In better times, California Youth Connection employees embrace to celebrate a staff member’s last day. Photo courtesy of Christina Parker.
Last week, a community advocacy coordinator for one of the nation’s most prominent foster youth organizations started building a webinar to provide young people in northern California access to self-soothing techniques as the coronavirus pandemic ravaged the state.
With much of the world sequestered, falling ill and losing work, Makayla James planned to spread the virtual message that there are healthy coping mechanisms to ward off fear and panic for those who have no families, offering some reassurance that they will get through this.
Then, an email landed in her inbox: after nearly two years working for California Youth Connection (CYC), 25-year-old James was being laid off.

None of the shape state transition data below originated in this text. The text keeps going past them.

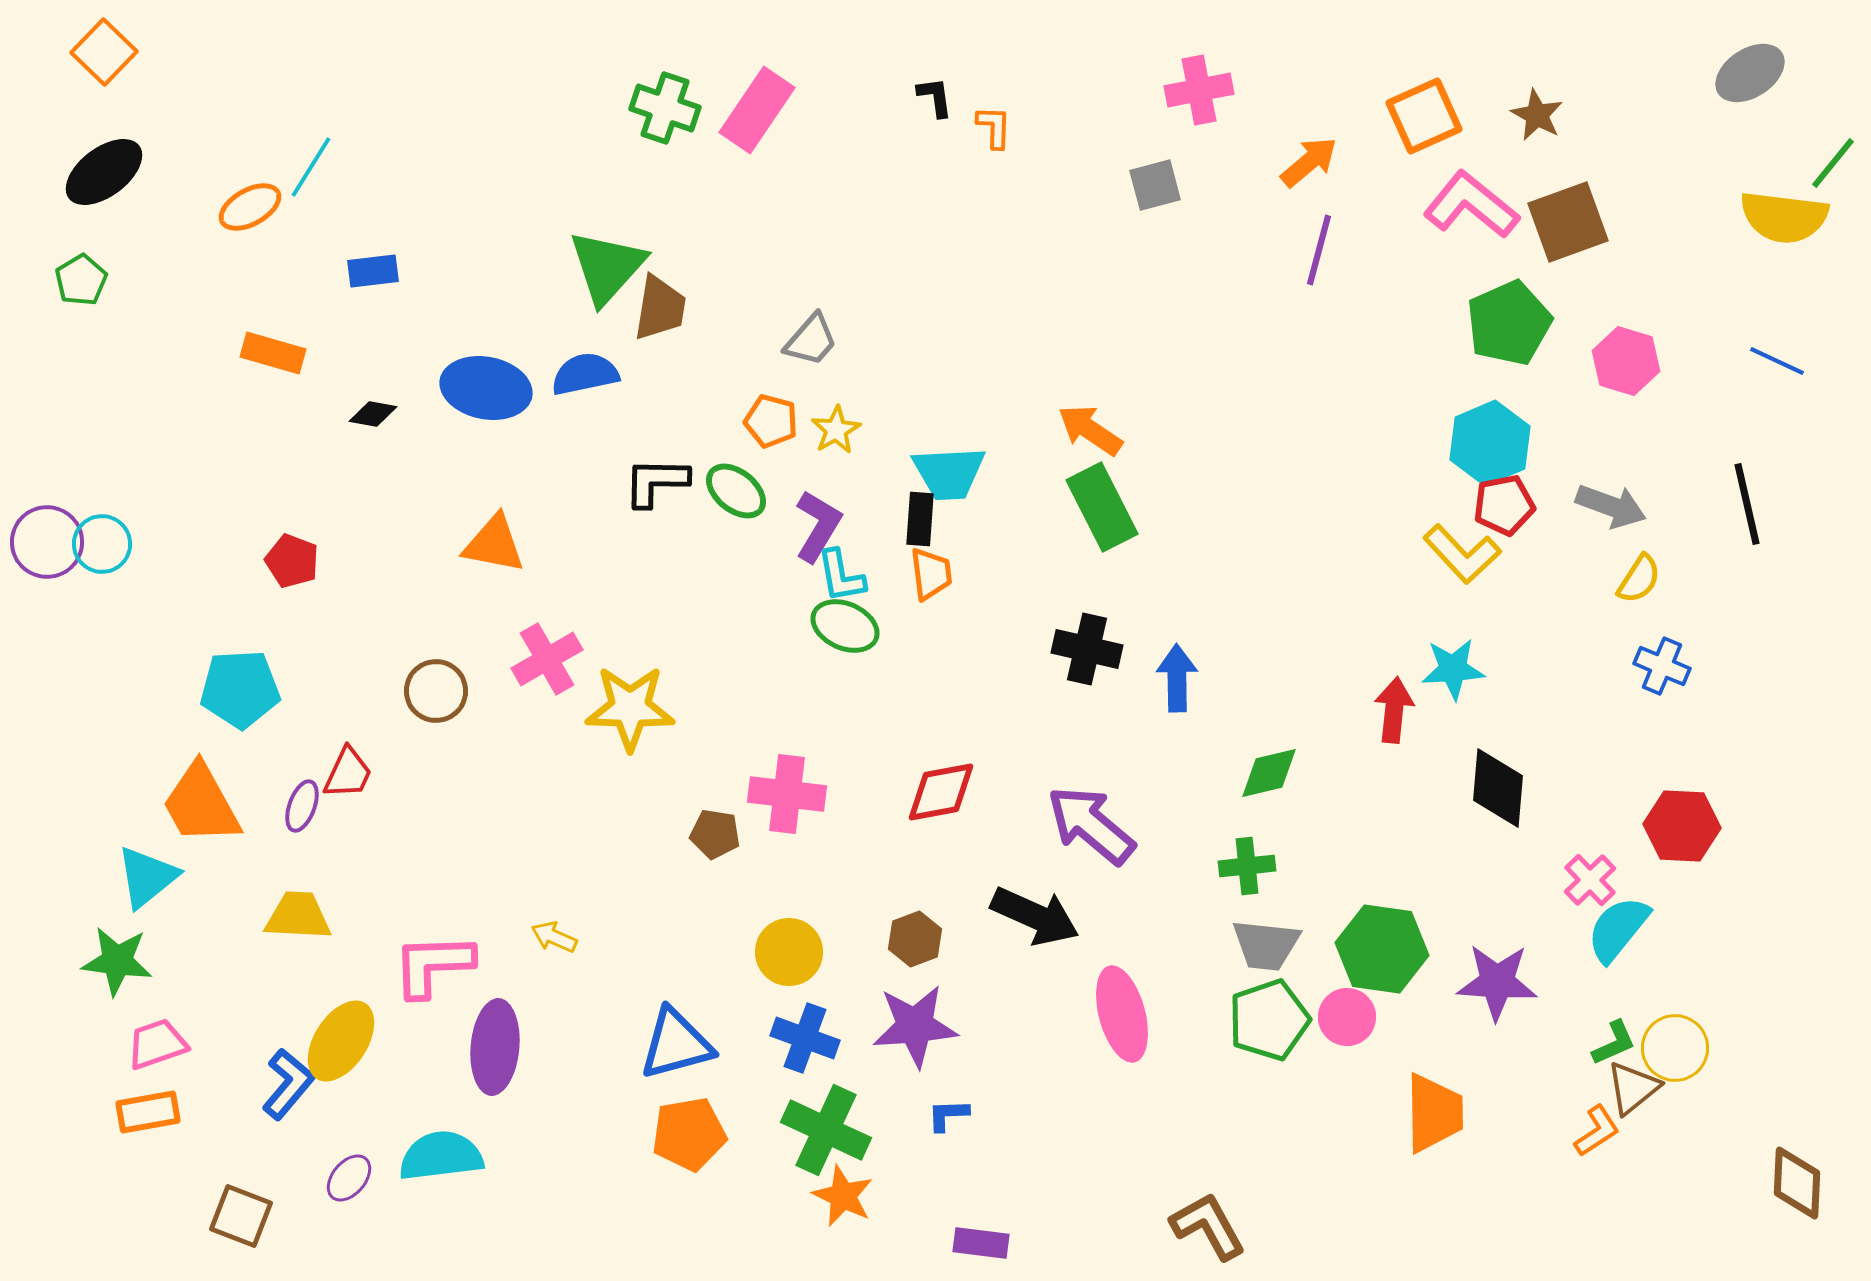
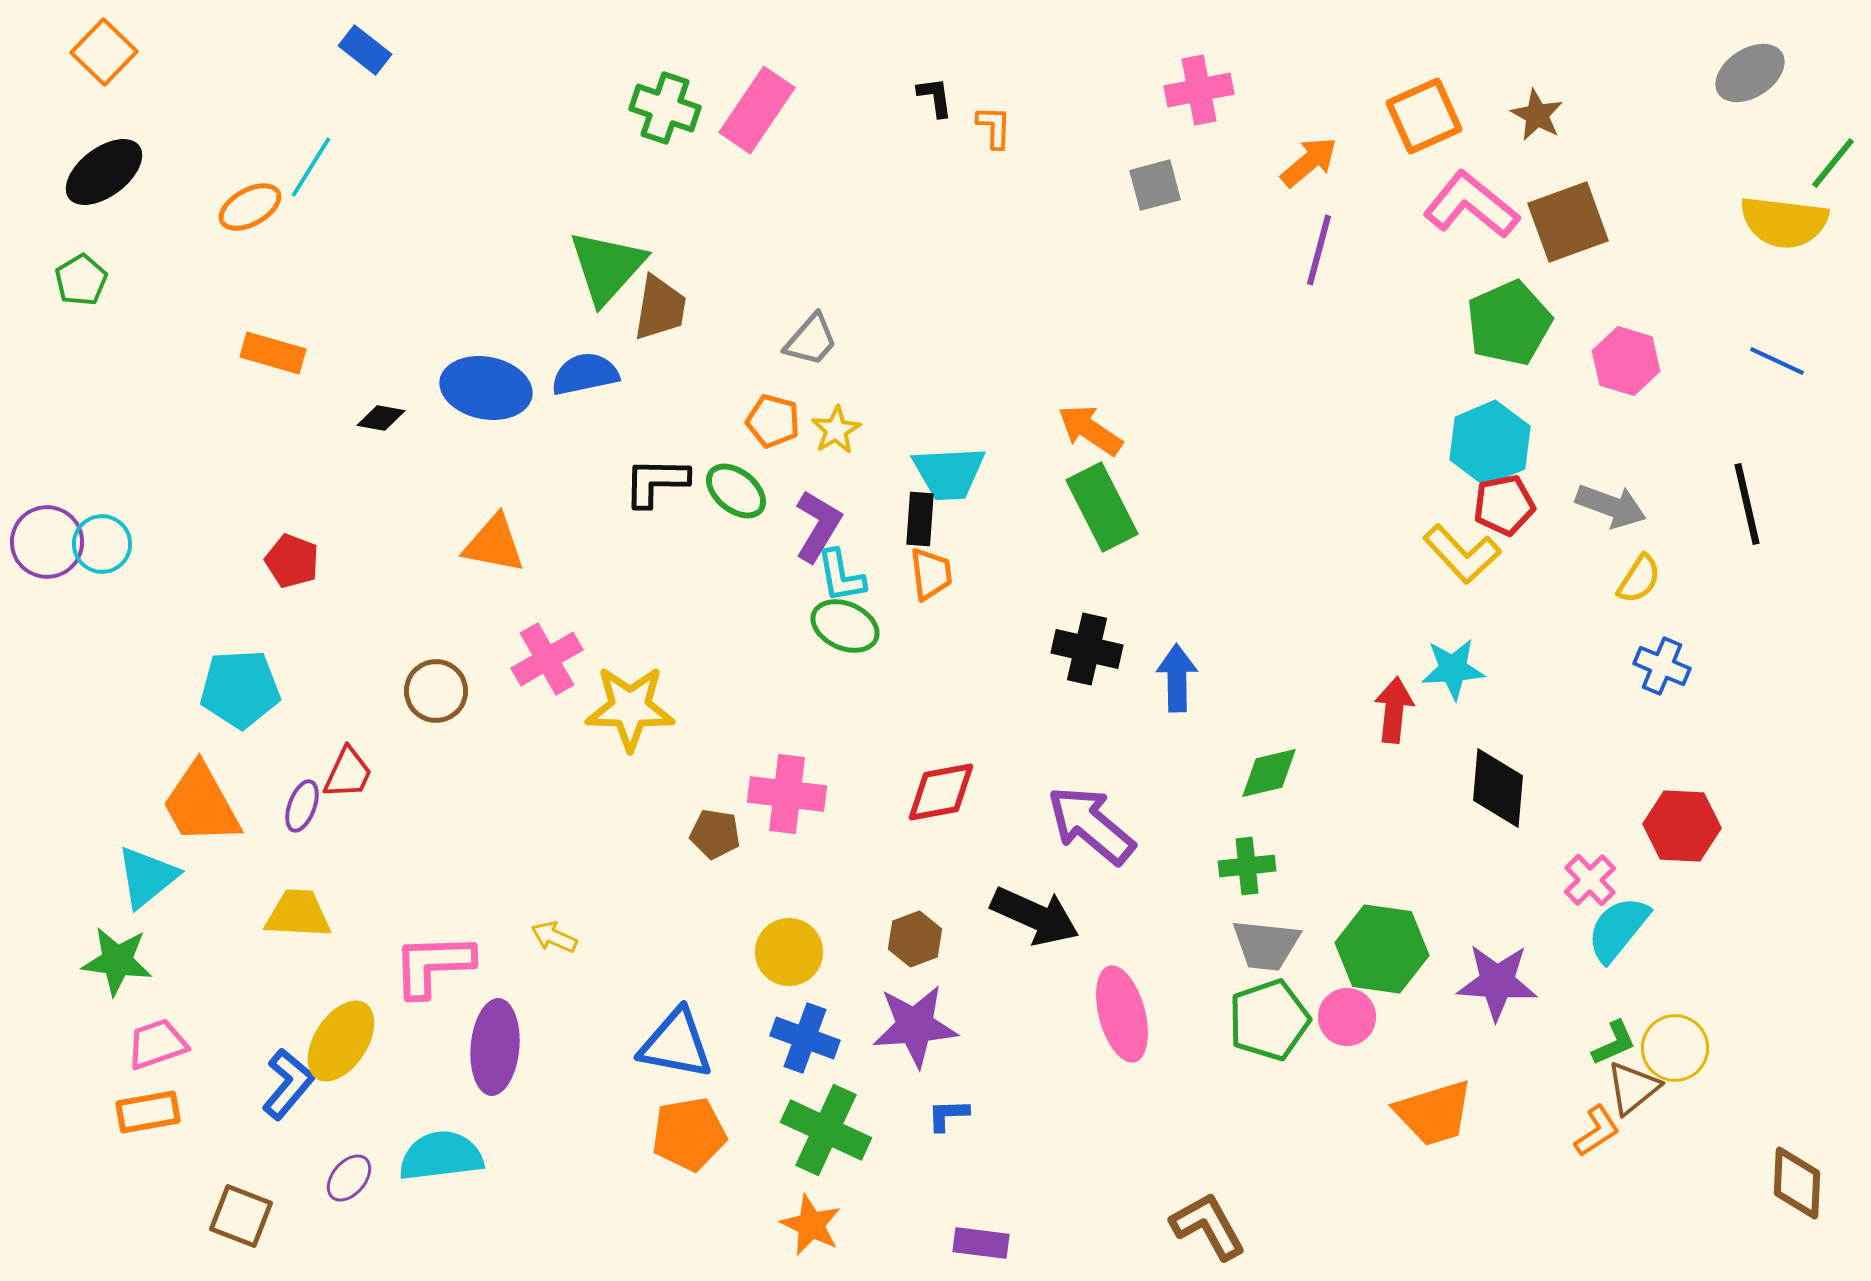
yellow semicircle at (1784, 217): moved 5 px down
blue rectangle at (373, 271): moved 8 px left, 221 px up; rotated 45 degrees clockwise
black diamond at (373, 414): moved 8 px right, 4 px down
orange pentagon at (771, 421): moved 2 px right
yellow trapezoid at (298, 916): moved 2 px up
blue triangle at (676, 1044): rotated 26 degrees clockwise
orange trapezoid at (1434, 1113): rotated 74 degrees clockwise
orange star at (843, 1196): moved 32 px left, 29 px down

“It’s just unfortunate that a place where we found community and family in, that this is kind of the treatment that we have received because we’ve spent the last few years fighting for stability,” said James. “So not to see that mirrored is a very difficult thing.”
The three-decade-old California Youth Connection, under the leadership of Bay Area-based Executive Director Haydée Cuza, informed staff and the public on March 24 that the global pandemic was an opportune time to launch “CYC 3.0,” a move that involved laying off a total of 10 of its 17 employees. The majority are former foster youth.
On Monday evening, the CYC board of directors announced Cuza’s resignation, less than a week after she let most of her employees go. An email sent to an internal list after 7 p.m. Monday and signed by the entire board stated it was “saddened to witness the deep concern and hardship that has resulted from the layoff notices.”
Previously, the nonprofit group’s board of directors had said relatively little publicly about the staff lay-offs or how they intended to respond to Cuza’s actions. On Monday, an East Coast public relations firm specializing in crisis management responded to further questions sent to the board from The Imprint, saying that the board would release a statement on Tuesday.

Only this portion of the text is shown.